Закончила университет Валя и стала искать работу. Поняв к той поре, не без моих убеждений, что поэтесса из нее не получится, журналисткой быть трудновато — надо много ходить и ездить, девушка решила поступить корректором в березниковскую местную газету. В этом трудоустройстве я ей старался помочь как только возможно, писал просительные и рекомендательные письма.

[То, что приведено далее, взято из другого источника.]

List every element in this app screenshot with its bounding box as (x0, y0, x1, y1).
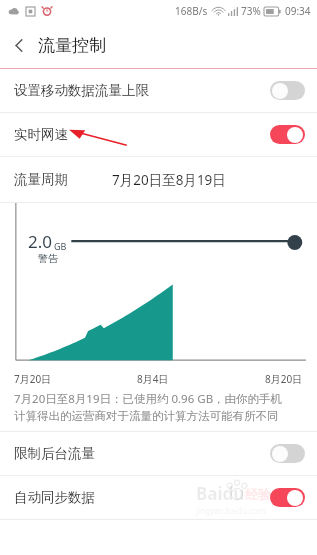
staticText: 自动同步数据 (14, 489, 95, 506)
staticText: GB (54, 240, 67, 252)
staticText: 经验 (245, 486, 271, 502)
staticText: 8月4日 (137, 372, 169, 386)
button[interactable]: 实时网速 (0, 113, 317, 156)
button[interactable]: Off (270, 444, 305, 463)
staticText: 7月20日至8月19日 (112, 171, 226, 189)
staticText: 限制后台流量 (14, 445, 95, 462)
staticText: 流量周期 (14, 171, 68, 188)
staticText: 设置移动数据流量上限 (14, 82, 149, 99)
button[interactable]: 限制后台流量 (0, 432, 317, 475)
staticText: 7月20日至8月19日：已使用约 0.96 GB，由你的手机 (14, 391, 283, 407)
staticText: 警告 (38, 252, 58, 265)
staticText: jingyan.baidu.com (196, 505, 266, 516)
button[interactable]: 自动同步数据 (0, 476, 317, 519)
staticText: 流量控制 (38, 35, 106, 56)
button[interactable]: Off (270, 81, 305, 100)
staticText: Baidu (196, 482, 245, 505)
staticText: 7月20日 (14, 372, 52, 386)
staticText: 实时网速 (14, 126, 68, 143)
staticText: 计算得出的运营商对于流量的计算方法可能有所不同 (14, 409, 279, 423)
staticText: 168B/s (175, 4, 208, 18)
button[interactable]: On (270, 488, 305, 507)
staticText: 2.0 (28, 230, 53, 253)
button[interactable]: On (270, 125, 305, 144)
button[interactable]: 设置移动数据流量上限 (0, 69, 317, 112)
button[interactable]: 流量周期 (0, 157, 317, 202)
staticText: 73% (241, 4, 261, 18)
staticText: 09:34 (285, 4, 311, 18)
staticText: 8月20日 (265, 372, 303, 386)
button[interactable]: Back (0, 26, 38, 64)
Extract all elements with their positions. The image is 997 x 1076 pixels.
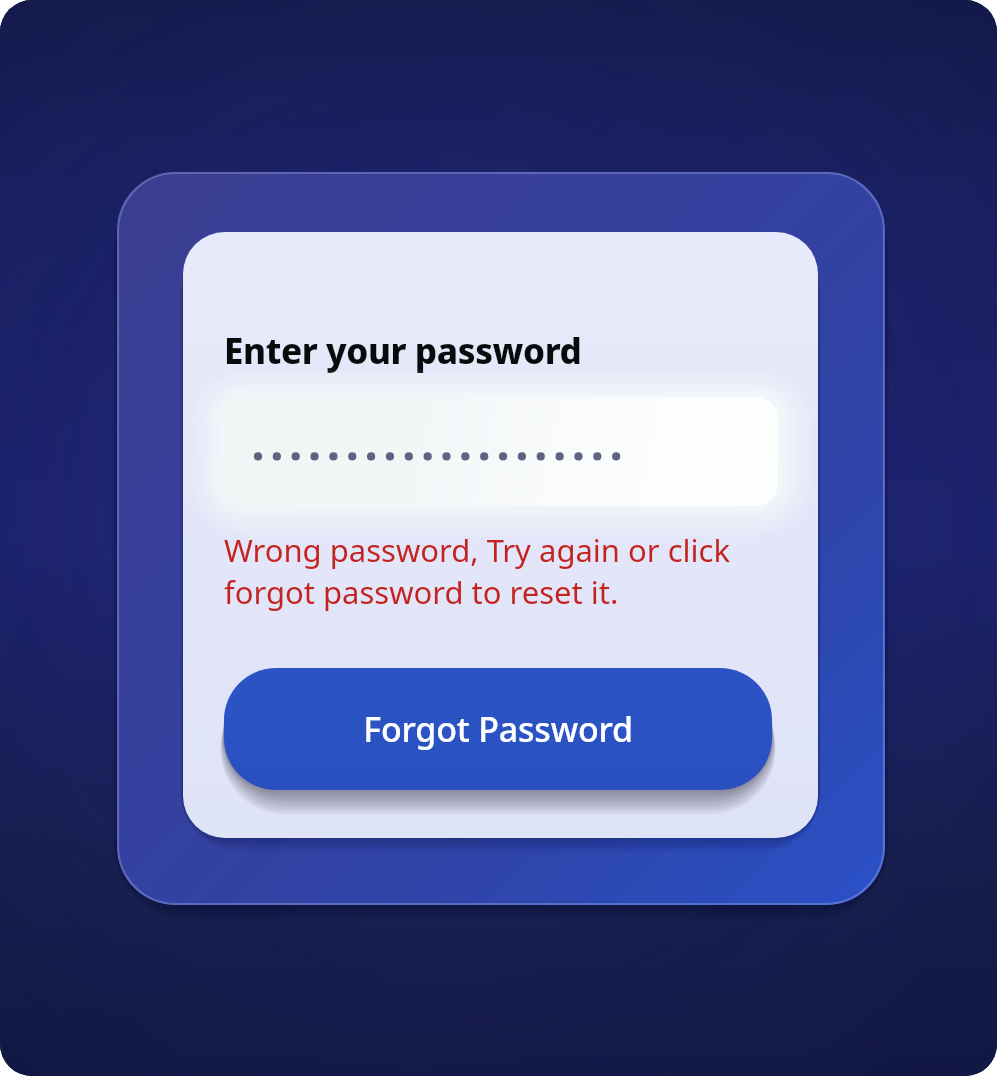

О, Россия-мати! Велика ж ты была всегда добрыми людьми. Валентине Перовской помогали везде и всюду, почти не унижая ее достоинства. Мать возила с работы и на работу полосы газеты для печати, да и сама Валентина двигалась и двигала себя по жизни, но что-то постоянно не ладилось у нее с протезами, по этой причине ей надо было куда-то надолго отлучаться, и работу, как понял я из писем, она со временем потеряла.
Я уже покинул Урал, переехал в Вологду. Из Березников реденько приходили от Валентины поздравительные открытки, иногда вырезки из газет с заметками и стихами. Потом был долгий перерыв. И вдруг толстое письмо, а в письме фото, а на нем красивая женщина с белокудрым малым на руках — это была Валентина. Не миновала она инвалидного дома. В инвалидке Валентина познакомилась с парнем, тоже инвалидом, и вот результат этого знакомства — молодой, жизнерадостный строитель коммунизма, ради которого надо жить и работать.
Кажется, в многотиражке химкомбината Валентина работала снова корректором, растила парня. «А папаша наш, — писала она, — испугался трудностей».
Боже, помоги русской женщине Валентине Перовской в редкостной ее судьбе! Не дай ей ослабеть, сломаться. Укрепи дух ее, смилуйся над ее сыном, продли в нем жизнь, чуть было не уничтоженную злом земным! Вдохни в наши слабеющие русские души стойкий дух Перовских «и дум высокое стремленье», поддержи во времени сегодняшнем и будущем.
Там же, на Урале, на этот раз в городе Свердловске, ныне Екатеринбурге — еще одна судьба-судьбина, исключительная по несчастью и величию свила себе гнездо.
Евгений Фейерабенд, поэт, тридцать с лишним лет пролежал в кровати, на плоской и жесткой постели без подушки. Полиомиелит. Свалил он еще не начавшего ходить человека. Восемь лет в гипсовой форме-кровати (такую же «процедуру» когда-то выдержал или перенес Владимир Лакшин и друг его по несчастью, рано ушедший в могилу, критик Марк Щеглов).
Но Лакшин и Щеглов встали со своей постели. Владимир Лакшин повесть написал о той больничной маяте. Кажется, его единственное биографическое произведение. Дано ему было реализоваться в критических работах, в публицистике и вместе с Твардовским стойко и верно послужить журналу «Новый мир». Облегчая нагрузку на ноги, ходил он, опираясь на неказистую деревянную трость. И совграждане, наверное, думали: «Вот еще один интеллигент-пижон!»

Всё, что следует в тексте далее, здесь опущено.